Wien (pte, 5. März 02/13:35)
Die Wiener Universität für Bodenkultur
http://www.boku.ac.at hat gemeinsam mit der
Stadt Wien ein neues Verfahren zur Reinigung von belasteten Böden patentiert. Das Verfahren, bei dem Weiden und
Pappeln zur Bodenreinigung eingesetzt werden, wurde gemeinsam mit Forschern der Universität von Georgia innerhalb
der vergangenen drei Jahre konzipiert, entwickelt und getestet und heute vorgestellt. Die neue
Technologie ist darüberhinaus erheblich kostengünstiger als das bisherige Abtragen ganzer Erdschichten.
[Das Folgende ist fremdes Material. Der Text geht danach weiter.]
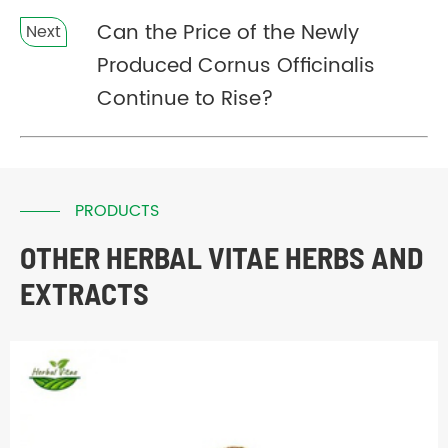
Can the Price of the Newly
Next
Produced Cornus Officinalis
Continue to Rise?
PRODUCTS
OTHER HERBAL VITAE HERBS AND
EXTRACTS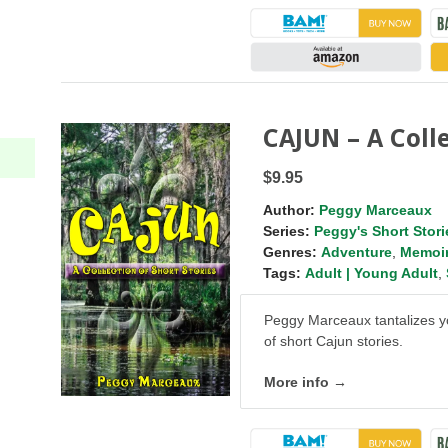
CAJUN – A Colle
$9.95
Author:
Peggy Marceaux
Series:
Peggy's Short Stori
Genres:
Adventure
,
Memoi
Tags:
Adult | Young Adult
,
Peggy Marceaux tantalizes yo
of short Cajun stories.
More info →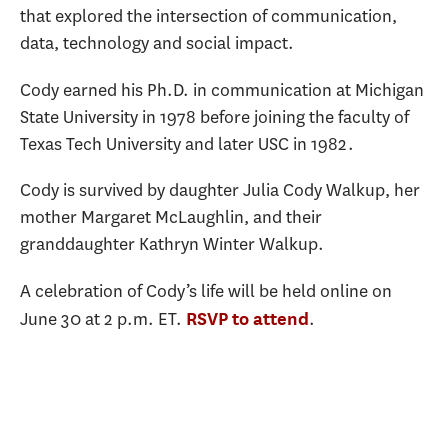
that explored the intersection of communication,
data, technology and social impact.
Cody earned his Ph.D. in communication at Michigan
State University in 1978 before joining the faculty of
Texas Tech University and later USC in 1982.
Cody is survived by daughter Julia Cody Walkup, her
mother Margaret McLaughlin, and their
granddaughter Kathryn Winter Walkup.
A celebration of Cody’s life will be held online on
June 30 at 2 p.m. ET.
.
RSVP to attend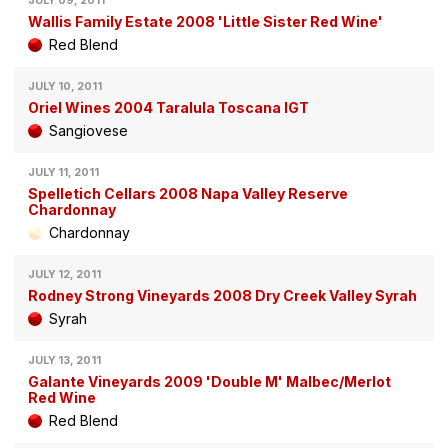
JULY 09, 2011
Wallis Family Estate 2008 'Little Sister Red Wine'
Red Blend
JULY 10, 2011
Oriel Wines 2004 Taralula Toscana IGT
Sangiovese
JULY 11, 2011
Spelletich Cellars 2008 Napa Valley Reserve
Chardonnay
Chardonnay
JULY 12, 2011
Rodney Strong Vineyards 2008 Dry Creek Valley Syrah
Syrah
JULY 13, 2011
Galante Vineyards 2009 'Double M' Malbec/Merlot
Red Wine
Red Blend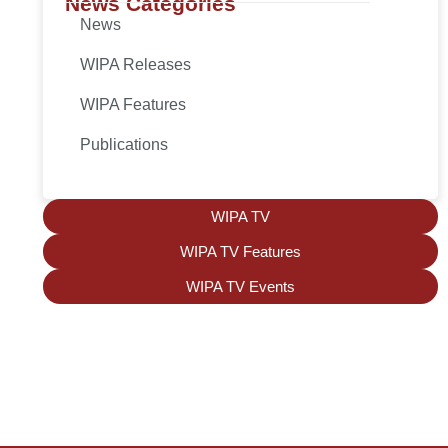
News Categories
News
WIPA Releases
WIPA Features
Publications
WIPA TV
WIPA TV Features
WIPA TV Events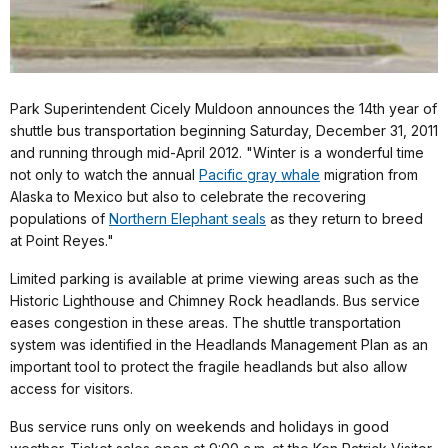
Park Superintendent Cicely Muldoon announces the 14th year of
shuttle bus transportation beginning Saturday, December 31, 2011
and running through mid-April 2012. "Winter is a wonderful time
not only to watch the annual
Pacific gray whale
migration from
Alaska to Mexico but also to celebrate the recovering
populations of
Northern Elephant seals
as they return to breed
at Point Reyes."
Limited parking is available at prime viewing areas such as the
Historic Lighthouse and Chimney Rock headlands. Bus service
eases congestion in these areas. The shuttle transportation
system was identified in the Headlands Management Plan as an
important tool to protect the fragile headlands but also allow
access for visitors.
Bus service runs only on weekends and holidays in good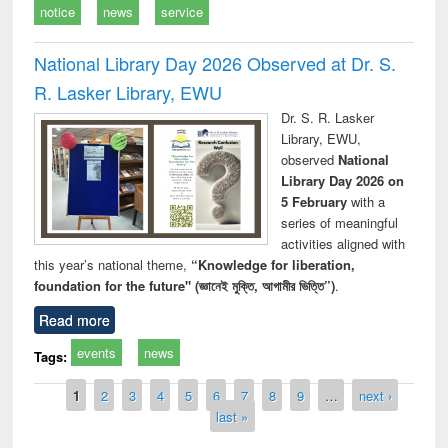
notice
news
service
National Library Day 2026 Observed at Dr. S.
R. Lasker Library, EWU
Dr. S. R. Lasker
Library, EWU,
observed
National
Library Day 2026 on
5 February
with a
series of meaningful
activities aligned with
this year’s national theme,
“Knowledge for liberation,
foundation for the future" (জ্ঞানেই মুক্তি, আগামীর ভিত্তি”)
.
Read more
events
news
Tags:
Pages
1
2
3
4
5
6
7
8
9
…
next ›
last »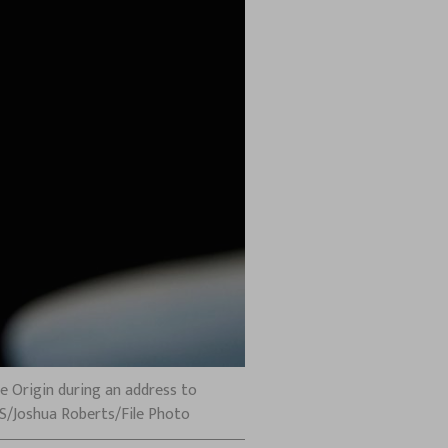
e Origin during an address to
RS/Joshua Roberts/File Photo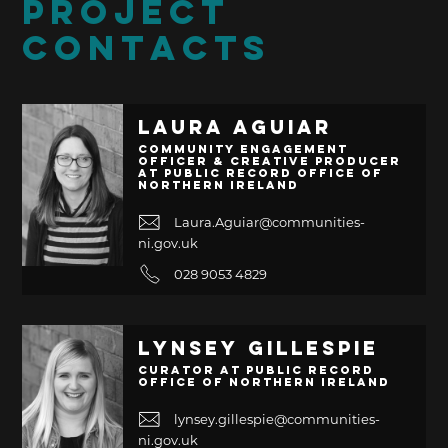
PROJECT
CONTACTS
Laura Aguiar
Community Engagement
Officer & Creative Producer
at Public Record Office of
Northern Ireland
Laura.Aguiar@communities-
ni.gov.uk
028 9053 4829
Lynsey Gillespie
Curator at Public Record
Office of Northern Ireland
lynsey.gillespie@communities-
ni.gov.uk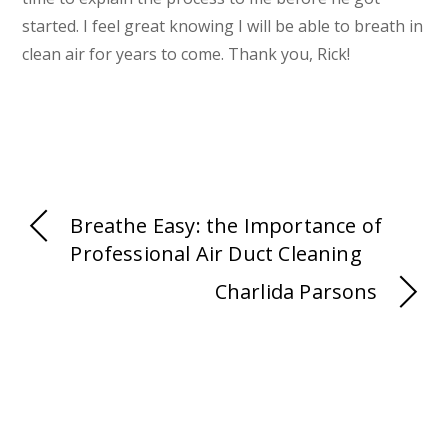
started. I feel great knowing I will be able to breath in
clean air for years to come. Thank you, Rick!
Breathe Easy: the Importance of
Professional Air Duct Cleaning
Charlida Parsons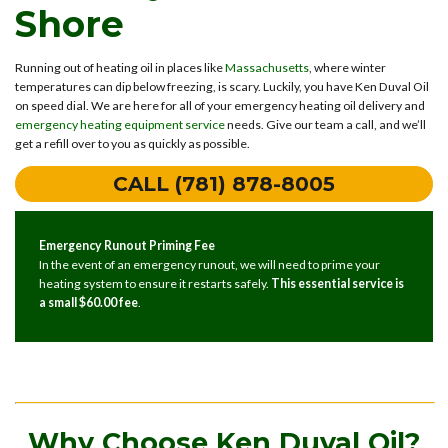
Shore
Running out of heating oil in places like
Massachusetts
, where winter
temperatures can dip below freezing, is scary. Luckily, you have Ken Duval Oil
on speed dial. We are here for all of your emergency heating oil delivery and
emergency heating equipment service
needs. Give our team a call, and we’ll
get a refill over to you as quickly as possible.
CALL (781) 878-8005
Emergency Runout Priming Fee
In the event of an emergency runout, we will need to prime your
heating system to ensure it restarts safely.
This essential service is
a small $60.00 fee
.
Why Choose Ken Duval Oil?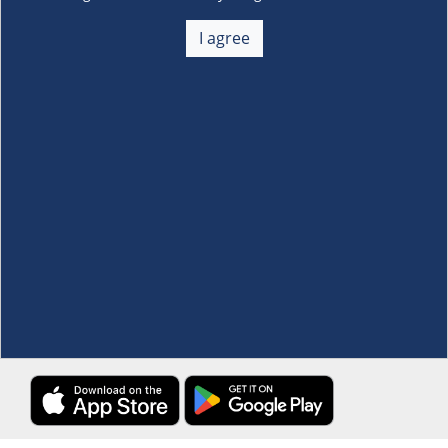
About Us
+
I agree
Membership
+
Customer Service
+
Locations and Services
+
Follow us
Download the S&R Super App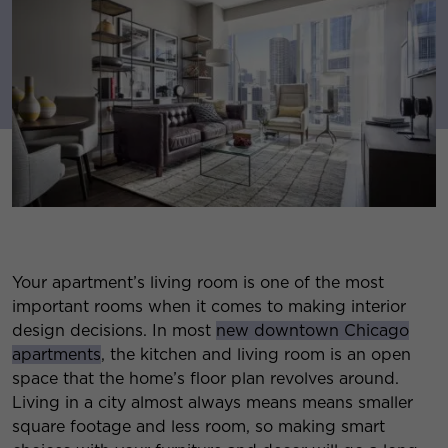
Your apartment’s living room is one of the most
important rooms when it comes to making interior
design decisions. In most
new downtown Chicago
apartments
, the kitchen and living room is an open
space that the home’s floor plan revolves around.
Living in a city almost always means means smaller
square footage and less room, so making smart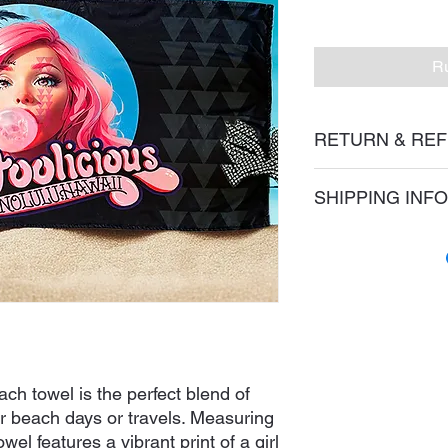
Ru
RETURN & REF
Please refer to our 
SHIPPING INFO
We ship via USPS via
ch towel is the perfect blend of
our beach days or travels. Measuring
owel features a vibrant print of a girl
"Bei der Phytosanierung, so der Terminus technicus für den Einsatz von Weiden und Pappeln zur Bodensanierung,
entziehen die Pflanzen dem Boden die Schadstoffe und ernähren durch Wurzelausscheidungen den wurzelnahen Boden", so
Walter Wenzel, Professor am Institut für Bodenforschung und Miterfinder des Verfahrens. Das Verfahren eigne sich
nicht nur zur aktiven Bodenreinigung, sondern auch zur Prävention. Diese findet vor allem in der Nähe von
Autobahnen und Straßen eine Anwendung, erklärt der Forscher. "Die speziellen vom Forschungsteam entdeckten Weiden
können dem Boden ungewöhnlich hohe Mengen an Schwermetallen entziehen und dieses in den Blättern ablagern", so
Wenzel. Eine spezielle Geo-Schicht, die vor der Pflanzung am Boden aufgetragen wurde, sorgt für ein besseres
Recycling der mit Schwermetallen angereicherten Blätter. "Dies ist übrigens noch Gegenstand weiterer Forschungen",
so der Wissenschaftler.
Herkömmliche Methoden wie die Abtragung von verseuchten Böden oder die Bodenwäsche sind mit rund 1,6 Mio Euro pro
Hektar wesentlich teurer als die Phytosanierung, die etwa 55.000 Euro pro Hektar kostet. Geeignet ist die
Phytosanierung für die Reinigung von Schwermetallen wie Blei, Cadmium und Zink. "Insbesondere Cadmium ist am
Rande von stark befahrenen Straßen und in landwirtschaftlichen Böden ein Problem, weil es vom Boden kaum gebunden
wird und so leicht ins Grundwasser oder in die Nahrungskette kommt", so die Projektkoordinatorin Marion Jaros von
der Wiener Umweltanwaltschaft
http://www.magwien.gv.at/wua/wua.htm. "Die entdeckten Bäume können in ihrem Laub
Konzentrationen bis 380 Milligramm pro Kilogramm speichern. In normalen Pflanzen findet man weniger als 0,5
Milligramm Cadmium pro kg Blattmasse", so Wenzel.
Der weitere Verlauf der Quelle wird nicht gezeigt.